Abb. 4-14Nach Einzeichnung der intrasulkulären Inzision ausgehend vom distalen Drittel des Zahnes 11 bis zum distalen Drittel des Zahnes 22 mit vertikaler Entlastungsinzision (apikal Regio 21 sind Narbenzüge von einer vergangenen mukosalen Inzision erkennbar, Zustand nach Wurzelspitzenresektion).
Abb. 4-15Nach Mobilisation des Mukoperiostlappens und Defektdarstellung für die bevorstehende Revision der retrograden Wurzelkanalfüllung inklusive Nachresektion der Wurzelspitze 21 (derselbe Patient wie in Abb. 4-14).
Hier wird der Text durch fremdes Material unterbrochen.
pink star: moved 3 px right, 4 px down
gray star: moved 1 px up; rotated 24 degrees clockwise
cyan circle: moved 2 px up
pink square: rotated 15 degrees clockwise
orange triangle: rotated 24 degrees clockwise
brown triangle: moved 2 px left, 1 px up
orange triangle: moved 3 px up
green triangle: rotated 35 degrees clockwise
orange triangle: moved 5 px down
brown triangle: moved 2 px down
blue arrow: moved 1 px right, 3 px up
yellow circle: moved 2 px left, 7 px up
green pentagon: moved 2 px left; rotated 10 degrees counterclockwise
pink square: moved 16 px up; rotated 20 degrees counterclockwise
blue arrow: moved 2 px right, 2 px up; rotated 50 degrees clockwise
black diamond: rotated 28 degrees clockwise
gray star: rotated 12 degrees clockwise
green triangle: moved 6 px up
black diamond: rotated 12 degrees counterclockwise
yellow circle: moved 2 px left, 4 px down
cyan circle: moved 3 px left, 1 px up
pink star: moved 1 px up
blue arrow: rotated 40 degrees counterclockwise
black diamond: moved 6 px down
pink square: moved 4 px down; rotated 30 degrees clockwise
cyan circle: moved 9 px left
Inzisionen im ästhetischen Bereich
Gerade im ästhetischen Bereich bei Patienten mit hoher Lachlinie sind Rezessionen und unschöne Narbenzüge an der Gingiva, die auf eine falsche Schnittführung zurückzuführen sind, unverzeihlich. Heute existiert jedoch eine gewisse Vorhersagbarkeit, welche Schnittführung welches postoperative Rezessionsrisiko birgt. Die intrasulkuläre Inzision ( Abb. 4-16) zeigt nach einem Jahr eine durchschnittliche Rezession von 0,42 mm, die paramarginale Inzision ( Abb. 4-17) lediglich 0,05 mm. Bei der Papillenbasisinzision ( Abb. 4-18) konnten innerhalb eines Jahres keine Rezessionen beobachtet werden 3 . Im Allgemeinen sind Veränderungen am Parodont durch die Schnittführung vor allem im ersten Jahr zu erwarten, danach verhält sich die parodontale Situation über einen Beobachtungszeitraum von fünf Jahren stabil 4 . Auch wenn nach paramarginaler Inzision seltener und diskretere Rezessionen auftreten, hinterlässt diese Schnittführung häufig unschöne Narben, die beim Lachen exponiert werden können. Daher ist im ästhetischen Bereich die Papillenbasisinzision zu bevorzugen.